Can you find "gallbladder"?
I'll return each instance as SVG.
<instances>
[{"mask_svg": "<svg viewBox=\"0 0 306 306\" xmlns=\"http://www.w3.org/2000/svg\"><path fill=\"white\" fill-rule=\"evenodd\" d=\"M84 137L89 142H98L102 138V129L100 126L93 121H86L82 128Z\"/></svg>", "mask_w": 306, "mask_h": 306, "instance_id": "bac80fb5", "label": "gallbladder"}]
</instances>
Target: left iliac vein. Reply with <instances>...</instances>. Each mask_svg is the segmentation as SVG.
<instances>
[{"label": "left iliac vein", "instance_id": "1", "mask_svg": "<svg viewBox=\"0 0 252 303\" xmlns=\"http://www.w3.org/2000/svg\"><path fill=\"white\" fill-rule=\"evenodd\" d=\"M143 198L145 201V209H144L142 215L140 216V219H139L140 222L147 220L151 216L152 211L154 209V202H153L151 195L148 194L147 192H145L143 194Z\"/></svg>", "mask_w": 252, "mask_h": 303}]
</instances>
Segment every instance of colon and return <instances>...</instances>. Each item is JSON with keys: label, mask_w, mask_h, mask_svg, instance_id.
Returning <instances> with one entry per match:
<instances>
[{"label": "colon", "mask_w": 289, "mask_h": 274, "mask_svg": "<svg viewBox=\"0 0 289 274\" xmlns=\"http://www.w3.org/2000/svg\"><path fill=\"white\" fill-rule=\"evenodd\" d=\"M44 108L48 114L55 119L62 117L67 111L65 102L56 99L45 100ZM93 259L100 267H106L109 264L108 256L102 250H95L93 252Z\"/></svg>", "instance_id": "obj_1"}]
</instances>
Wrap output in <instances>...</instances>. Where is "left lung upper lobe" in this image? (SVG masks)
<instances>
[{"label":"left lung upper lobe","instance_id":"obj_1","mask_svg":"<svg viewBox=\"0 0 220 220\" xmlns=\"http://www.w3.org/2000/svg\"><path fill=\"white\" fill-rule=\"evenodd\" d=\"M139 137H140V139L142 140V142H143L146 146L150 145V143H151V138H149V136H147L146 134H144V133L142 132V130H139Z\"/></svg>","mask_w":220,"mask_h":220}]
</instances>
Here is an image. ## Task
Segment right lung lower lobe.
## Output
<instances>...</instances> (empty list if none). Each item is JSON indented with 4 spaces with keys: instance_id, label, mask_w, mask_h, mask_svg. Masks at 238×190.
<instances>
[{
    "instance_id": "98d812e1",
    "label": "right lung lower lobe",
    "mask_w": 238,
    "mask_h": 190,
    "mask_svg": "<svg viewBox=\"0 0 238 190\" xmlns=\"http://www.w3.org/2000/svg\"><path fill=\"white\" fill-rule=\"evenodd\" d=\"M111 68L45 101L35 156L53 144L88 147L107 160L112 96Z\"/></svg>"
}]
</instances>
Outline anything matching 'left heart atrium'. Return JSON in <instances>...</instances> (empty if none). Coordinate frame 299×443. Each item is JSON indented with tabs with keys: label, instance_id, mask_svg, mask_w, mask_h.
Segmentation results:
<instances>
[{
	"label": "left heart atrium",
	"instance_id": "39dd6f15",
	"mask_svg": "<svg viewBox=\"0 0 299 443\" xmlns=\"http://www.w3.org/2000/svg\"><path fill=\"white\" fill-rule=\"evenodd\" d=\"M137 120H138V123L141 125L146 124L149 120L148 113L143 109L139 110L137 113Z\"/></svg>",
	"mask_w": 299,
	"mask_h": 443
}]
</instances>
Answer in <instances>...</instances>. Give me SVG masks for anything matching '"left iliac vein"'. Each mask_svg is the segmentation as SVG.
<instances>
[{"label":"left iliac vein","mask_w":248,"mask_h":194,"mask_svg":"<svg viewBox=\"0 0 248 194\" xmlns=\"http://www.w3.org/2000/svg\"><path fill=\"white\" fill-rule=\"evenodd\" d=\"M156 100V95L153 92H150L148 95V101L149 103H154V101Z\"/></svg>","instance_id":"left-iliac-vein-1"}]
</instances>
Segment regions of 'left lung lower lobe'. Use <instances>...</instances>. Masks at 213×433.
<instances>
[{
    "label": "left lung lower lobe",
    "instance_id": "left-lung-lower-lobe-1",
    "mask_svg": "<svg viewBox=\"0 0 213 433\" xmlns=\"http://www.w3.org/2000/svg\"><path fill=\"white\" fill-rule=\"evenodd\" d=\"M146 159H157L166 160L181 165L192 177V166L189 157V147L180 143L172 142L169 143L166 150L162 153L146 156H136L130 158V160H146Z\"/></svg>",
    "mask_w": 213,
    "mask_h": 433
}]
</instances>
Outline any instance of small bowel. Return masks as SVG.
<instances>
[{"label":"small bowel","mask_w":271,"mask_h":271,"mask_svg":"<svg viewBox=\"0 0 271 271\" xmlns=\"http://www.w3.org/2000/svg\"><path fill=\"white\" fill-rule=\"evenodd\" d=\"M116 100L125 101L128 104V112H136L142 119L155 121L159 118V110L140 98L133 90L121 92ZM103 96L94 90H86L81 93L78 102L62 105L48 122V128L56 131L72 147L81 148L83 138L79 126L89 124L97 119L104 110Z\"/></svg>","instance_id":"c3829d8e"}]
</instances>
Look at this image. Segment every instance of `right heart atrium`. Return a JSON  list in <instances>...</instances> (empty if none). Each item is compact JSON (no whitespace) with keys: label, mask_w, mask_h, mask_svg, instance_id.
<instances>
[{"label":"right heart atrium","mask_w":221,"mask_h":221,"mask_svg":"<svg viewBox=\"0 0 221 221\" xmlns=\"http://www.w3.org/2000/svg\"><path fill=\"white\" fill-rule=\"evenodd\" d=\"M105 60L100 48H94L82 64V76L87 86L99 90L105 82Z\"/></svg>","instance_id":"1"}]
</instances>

**Task requirements**: All of the material above must be transcribed exactly, with no line dropped.

**Answer section**:
Can you find "gallbladder"?
I'll return each instance as SVG.
<instances>
[{"mask_svg": "<svg viewBox=\"0 0 306 306\" xmlns=\"http://www.w3.org/2000/svg\"><path fill=\"white\" fill-rule=\"evenodd\" d=\"M84 137L89 142H98L102 138V129L100 126L93 121H86L82 128Z\"/></svg>", "mask_w": 306, "mask_h": 306, "instance_id": "bac80fb5", "label": "gallbladder"}]
</instances>
Target: left iliac vein. Reply with <instances>...</instances>. Each mask_svg is the segmentation as SVG.
<instances>
[{"label": "left iliac vein", "instance_id": "1", "mask_svg": "<svg viewBox=\"0 0 252 303\" xmlns=\"http://www.w3.org/2000/svg\"><path fill=\"white\" fill-rule=\"evenodd\" d=\"M143 198L145 201V209H144L142 215L140 216V219H139L140 222L147 220L151 216L152 211L154 209V202H153L151 195L148 194L147 192H145L143 194Z\"/></svg>", "mask_w": 252, "mask_h": 303}]
</instances>
Segment every instance of colon and return <instances>...</instances>. Each item is JSON with keys: label, mask_w, mask_h, mask_svg, instance_id.
Returning <instances> with one entry per match:
<instances>
[{"label": "colon", "mask_w": 289, "mask_h": 274, "mask_svg": "<svg viewBox=\"0 0 289 274\" xmlns=\"http://www.w3.org/2000/svg\"><path fill=\"white\" fill-rule=\"evenodd\" d=\"M44 108L48 114L55 119L62 117L67 111L65 102L56 99L45 100ZM93 259L100 267H106L109 264L108 256L102 250H95L93 252Z\"/></svg>", "instance_id": "obj_1"}]
</instances>
Wrap output in <instances>...</instances>. Where is "left lung upper lobe" in this image? (SVG masks)
<instances>
[{"label":"left lung upper lobe","instance_id":"obj_1","mask_svg":"<svg viewBox=\"0 0 220 220\" xmlns=\"http://www.w3.org/2000/svg\"><path fill=\"white\" fill-rule=\"evenodd\" d=\"M139 137H140V139L142 140V142H143L146 146L150 145V143H151V138H149V136H147L146 134H144V133L142 132V130H139Z\"/></svg>","mask_w":220,"mask_h":220}]
</instances>
Here is an image. ## Task
Segment right lung lower lobe.
## Output
<instances>...</instances> (empty list if none). Each item is JSON indented with 4 spaces with keys: instance_id, label, mask_w, mask_h, mask_svg. Masks at 238×190.
<instances>
[{
    "instance_id": "98d812e1",
    "label": "right lung lower lobe",
    "mask_w": 238,
    "mask_h": 190,
    "mask_svg": "<svg viewBox=\"0 0 238 190\" xmlns=\"http://www.w3.org/2000/svg\"><path fill=\"white\" fill-rule=\"evenodd\" d=\"M111 68L45 101L35 156L53 144L88 147L107 160L112 96Z\"/></svg>"
}]
</instances>
Outline anything matching 'left heart atrium'. Return JSON in <instances>...</instances> (empty if none). Coordinate frame 299×443. Each item is JSON indented with tabs with keys: label, instance_id, mask_svg, mask_w, mask_h.
Segmentation results:
<instances>
[{
	"label": "left heart atrium",
	"instance_id": "39dd6f15",
	"mask_svg": "<svg viewBox=\"0 0 299 443\" xmlns=\"http://www.w3.org/2000/svg\"><path fill=\"white\" fill-rule=\"evenodd\" d=\"M137 120H138V123L141 125L146 124L149 120L148 113L143 109L139 110L137 113Z\"/></svg>",
	"mask_w": 299,
	"mask_h": 443
}]
</instances>
Answer in <instances>...</instances>. Give me SVG masks for anything matching '"left iliac vein"'. Each mask_svg is the segmentation as SVG.
<instances>
[{"label":"left iliac vein","mask_w":248,"mask_h":194,"mask_svg":"<svg viewBox=\"0 0 248 194\" xmlns=\"http://www.w3.org/2000/svg\"><path fill=\"white\" fill-rule=\"evenodd\" d=\"M156 100V95L153 92H150L148 95V101L149 103H154V101Z\"/></svg>","instance_id":"left-iliac-vein-1"}]
</instances>
Segment regions of 'left lung lower lobe'. Use <instances>...</instances>. Masks at 213×433.
<instances>
[{
    "label": "left lung lower lobe",
    "instance_id": "left-lung-lower-lobe-1",
    "mask_svg": "<svg viewBox=\"0 0 213 433\" xmlns=\"http://www.w3.org/2000/svg\"><path fill=\"white\" fill-rule=\"evenodd\" d=\"M146 159H157L166 160L181 165L192 177V166L189 157V147L180 143L172 142L169 143L166 150L162 153L146 156H136L130 158V160H146Z\"/></svg>",
    "mask_w": 213,
    "mask_h": 433
}]
</instances>
Outline any instance of small bowel. Return masks as SVG.
<instances>
[{"label":"small bowel","mask_w":271,"mask_h":271,"mask_svg":"<svg viewBox=\"0 0 271 271\" xmlns=\"http://www.w3.org/2000/svg\"><path fill=\"white\" fill-rule=\"evenodd\" d=\"M116 100L125 101L128 104V112H136L142 119L155 121L159 118V110L140 98L133 90L121 92ZM103 96L94 90H86L81 93L78 102L62 105L48 122V128L56 131L72 147L81 148L83 138L79 126L89 124L97 119L104 110Z\"/></svg>","instance_id":"c3829d8e"}]
</instances>
Look at this image. Segment every instance of `right heart atrium`. Return a JSON  list in <instances>...</instances> (empty if none). Each item is compact JSON (no whitespace) with keys: label, mask_w, mask_h, mask_svg, instance_id.
<instances>
[{"label":"right heart atrium","mask_w":221,"mask_h":221,"mask_svg":"<svg viewBox=\"0 0 221 221\" xmlns=\"http://www.w3.org/2000/svg\"><path fill=\"white\" fill-rule=\"evenodd\" d=\"M105 60L100 48H94L82 64V76L87 86L99 90L105 82Z\"/></svg>","instance_id":"1"}]
</instances>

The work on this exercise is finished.